Hoje com 16 anos, Helena vive sob os cuidados dos avós paternos, Mitsuo e Yoko Matsunaga, que obtiveram a guarda da adolescente após um exame de DNA confirmar a paternidade de Marcos. Na época, a família decidiu realizar o teste antes de assumir oficialmente a criação da menina.
Após a prisão de Elize, Helena chegou a permanecer por um curto período com uma tia materna, mas logo passou a morar com os avós. Desde então, mãe e filha nunca mais se encontraram.
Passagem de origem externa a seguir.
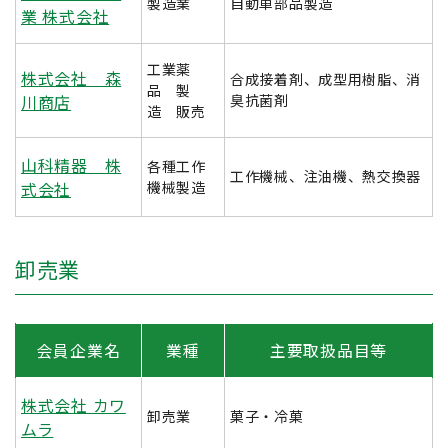
製造業
自動車部品製造
業 株式会社
工業薬
株式会社 森
合成接着剤、成型用樹脂、消
品 製
川商店
臭抗菌剤
造 販売
山科精器 株
各種工作
工作機械、注油機、熱交換器
式会社
機械製造
卸売業
会員企業名
業種
主要取扱品目等
株式会社 カワ
卸売業
菓子・冷菓
ムラ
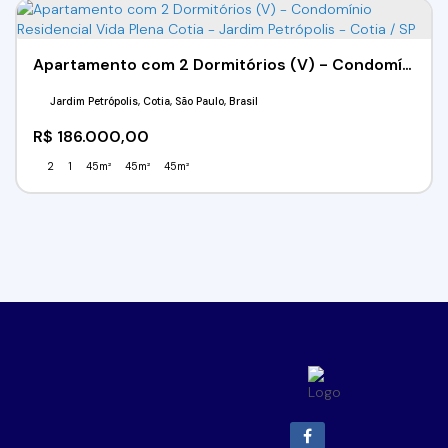
Apartamento com 2 Dormitórios (V) - Condomínio Residencial Vida Plena Cotia - Jardim Petrópolis - Cotia / SP
Jardim Petrópolis, Cotia, São Paulo, Brasil
R$
186.000,00
2
1
45m²
45m²
45m²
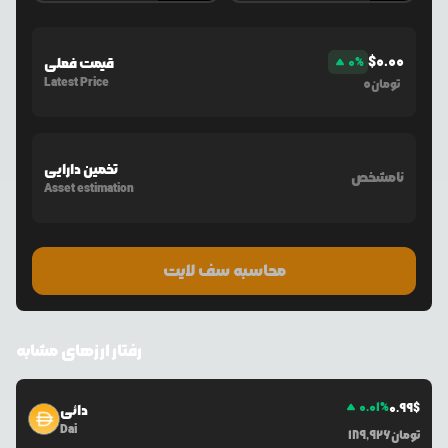
$
0.00
%
0
قیمت فعلی
Latest Price
0
تومان
تخمین دارایی
نامشخص
Asset estimation
محاسبه سف لایت
رفتار ارزهای مشابه
0.01
%
0.99
$
دائی
Dai
تومان
189,926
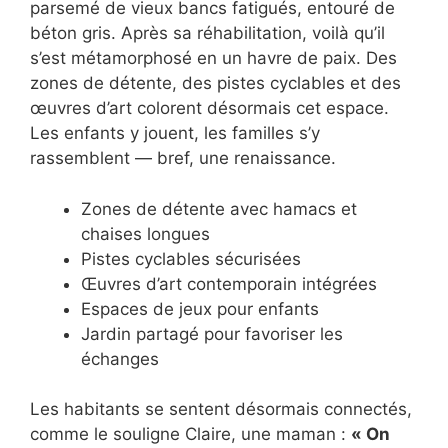
parsemé de vieux bancs fatigués, entouré de
béton gris. Après sa réhabilitation, voilà qu’il
s’est métamorphosé en un havre de paix. Des
zones de détente, des pistes cyclables et des
œuvres d’art colorent désormais cet espace.
Les enfants y jouent, les familles s’y
rassemblent — bref, une renaissance.
Zones de détente avec hamacs et
chaises longues
Pistes cyclables sécurisées
Œuvres d’art contemporain intégrées
Espaces de jeux pour enfants
Jardin partagé pour favoriser les
échanges
Les habitants se sentent désormais connectés,
comme le souligne Claire, une maman :
« On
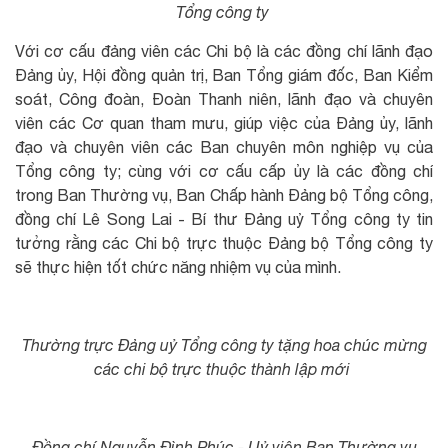
Tổng công ty
Với cơ cấu đảng viên các Chi bộ là các đồng chí lãnh đạo
Đảng ủy, Hội đồng quản trị, Ban Tổng giám đốc, Ban Kiểm
soát, Công đoàn, Đoàn Thanh niên, lãnh đạo và chuyên
viên các Cơ quan tham mưu, giúp việc của Đảng ủy, lãnh
đạo và chuyên viên các Ban chuyên môn nghiệp vụ của
Tổng công ty; cùng với cơ cấu cấp ủy là các đồng chí
trong Ban Thường vụ, Ban Chấp hành Đảng bộ Tổng công,
đồng chí Lê Song Lai - Bí thư Đảng uỷ Tổng công ty tin
tưởng rằng các Chi bộ trực thuộc Đảng bộ Tổng công ty
sẽ thực hiện tốt chức năng nhiệm vụ của mình.
Thường trực Đảng uỷ Tổng công ty tặng hoa chúc mừng
các chi bộ trực thuộc thành lập mới
Đồng chí Nguyễn Đình Phúc - Uỷ viên Ban Thường vụ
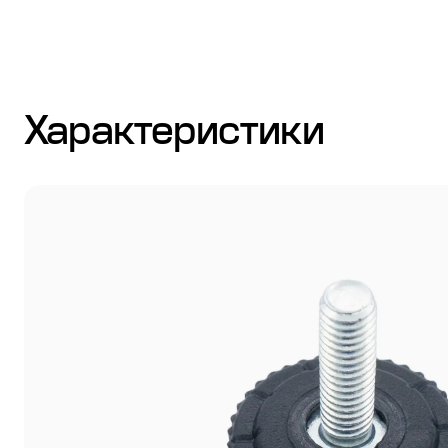
Стулья
Характеристики
Система выравнивания плитки
Дюбель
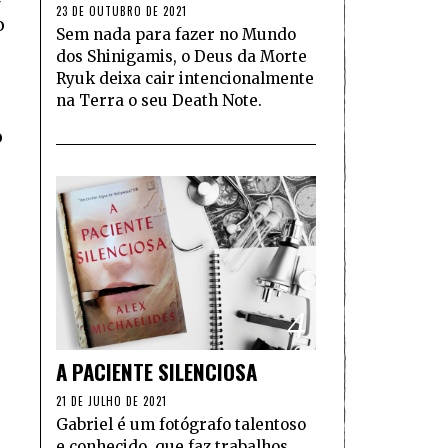
23 DE OUTUBRO DE 2021
o
Sem nada para fazer no Mundo
dos Shinigamis, o Deus da Morte
Ryuk deixa cair intencionalmente
na Terra o seu Death Note.
o
4
A PACIENTE SILENCIOSA
21 DE JULHO DE 2021
Gabriel é um fotógrafo talentoso
e conhecido, que faz trabalhos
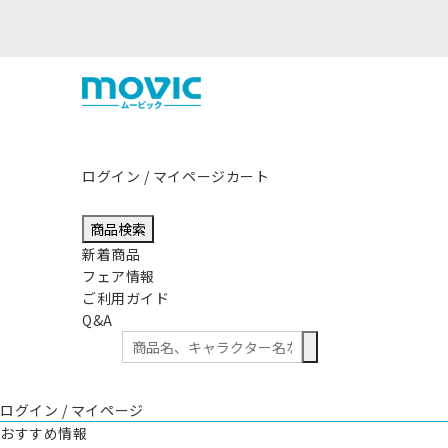
ログイン / マイページ
カート
商品検索
新着商品
フェア情報
ご利用ガイド
Q&A
ログイン / マイページ
おすすめ情報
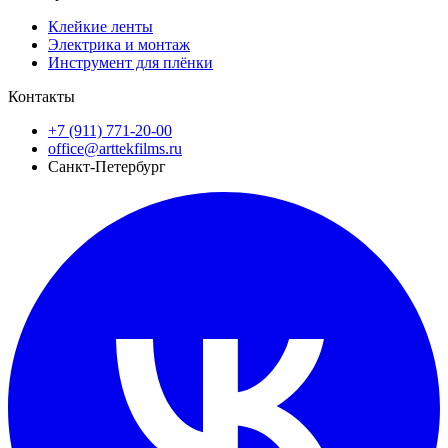
Клейкие ленты
Электрика и монтаж
Инструмент для плёнки
Контакты
+7 (911) 771-20-00
office@arttekfilms.ru
Санкт-Петербург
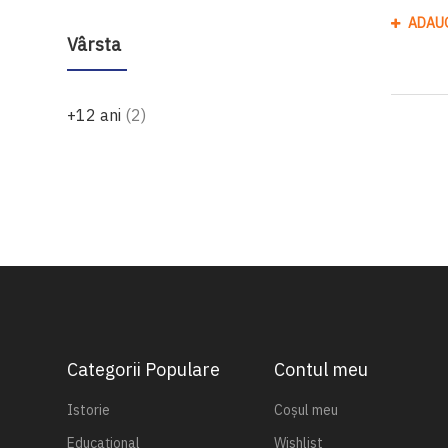
ADAU
Vârsta
produse
+12 ani
2
Categorii Populare
Contul meu
Istorie
Coșul meu
Educațional
Wishlist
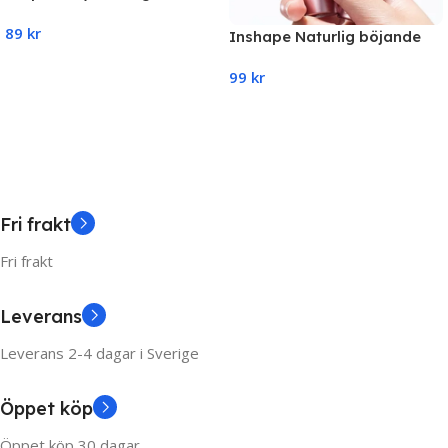
kedja, 25 mm
89
kr
Inshape Naturlig böjande
mascara – vattentät,
Add To Cart
99
kr
svettsäker, långvarig och
kladdfri
Add To Cart
Fri frakt
Fri frakt
Leverans
Leverans 2-4 dagar i Sverige
Öppet köp
Öppet köp 30 dagar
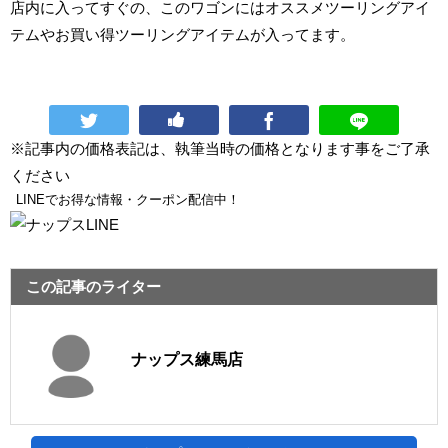
店内に入ってすぐの、このワゴンにはオススメツーリングアイ
テムやお買い得ツーリングアイテムが入ってます。
※記事内の価格表記は、執筆当時の価格となります事をご了承
ください
LINEでお得な情報・クーポン配信中！
この記事のライター
ナップス練馬店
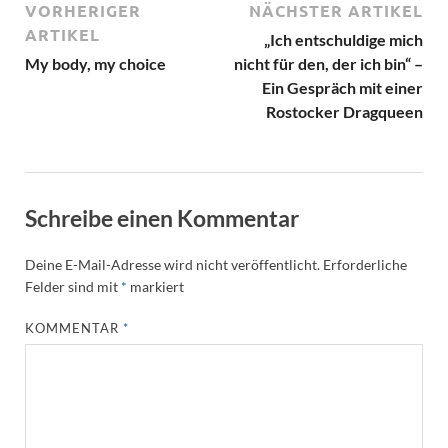
VORHERIGER
NÄCHSTER ARTIKEL
ARTIKEL
„Ich entschuldige mich
My body, my choice
nicht für den, der ich bin“ –
Ein Gespräch mit einer
Rostocker Dragqueen
Schreibe einen Kommentar
Deine E-Mail-Adresse wird nicht veröffentlicht.
Erforderliche
Felder sind mit
*
markiert
KOMMENTAR
*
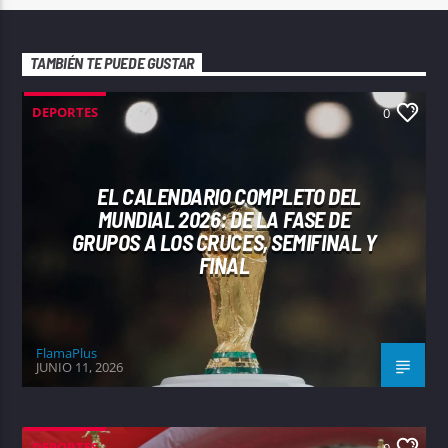
TAMBIÉN TE PUEDE GUSTAR
DEPORTES
0
EL CALENDARIO COMPLETO DEL
MUNDIAL 2026: DE LA FASE DE
GRUPOS A LOS CRUCES, SEMIFINAL Y
FINAL
FlamaPlus
JUNIO 11, 2026
DEPORTES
Por decisão judicial, Elize está impedida de manter contato com a jovem, enquanto os avós afirmam que qualquer tentativa de reaproximação deverá partir da própria Helena quando atingir a maioridade.
Durante o período em que esteve presa, Elize escreveu o livro Piquenique no Inferno, no qual demonstrou o desejo de reconstruir a relação com a filha. Em um dos trechos, ela afirma esperar que um dia seja perdoada, reconhecendo que não há justificativa para o crime que mudou a história da família e marcou o país.